Decline Crunch
Starting position:
Lie flat on the inclined bench and secure your legs at the end of the bench (shoulder-width apart). Place your hands lightly on either side of your head, keeping your elbows out.
Exercise:
Begin to roll your upper back (scapula) from the bench. Rest your lower back on the bench. While contracting your abdominal muscles, your scapula should come up off the bench completely. As you breathe in, go back down in the same way. Breathe out as you go up. Repeat as required. Keep your elbows out and maintain scapular contraction.
Note:
Along with correct breathing, maintain a neutral pelvis position to avoid overarching your lower back (lordosis).
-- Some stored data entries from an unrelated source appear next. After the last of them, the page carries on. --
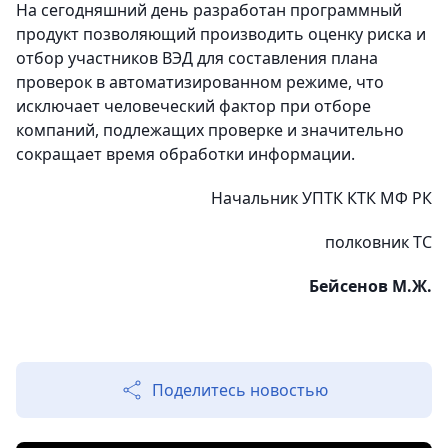
На сегодняшний день разработан программный
продукт позволяющий производить оценку риска и
отбор участников ВЭД для составления плана
проверок в автоматизированном режиме, что
исключает человеческий фактор при отборе
компаний, подлежащих проверке и значительно
сокращает
время обработки информации.
Начальник УПТК КТК МФ РК
полковник ТС
Бейсенов
М.Ж.
Поделитесь новостью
Concentrate on abdominal breathing!
Do not jerk and focus on correct abdominal contraction.
Recommendation:
To eliminate overarching your lower back, put your pelvis in a neutral position and push the small of your back down into the floor.
This is a variation of crunches: lying on decline platform makes the exercise harder and it is also possible to lift the body higher thus making use of longer trajectory.
Hands can be either on the side of the head (touching the ears) or above the trunk, especially if you choose to hold a plate in stretched hands.
Holding a plate (or other weight) behind the head or locking the fingers behind the head can cause lower back problems as the head is being pushed forward.
Notice: there is a difference between crunches and sit-ups. In sit-ups you lift your upper body completely into or very close to sitting position. This movement is mainly strengthening internal muscle called psoas, not the external visible abdominal muscles.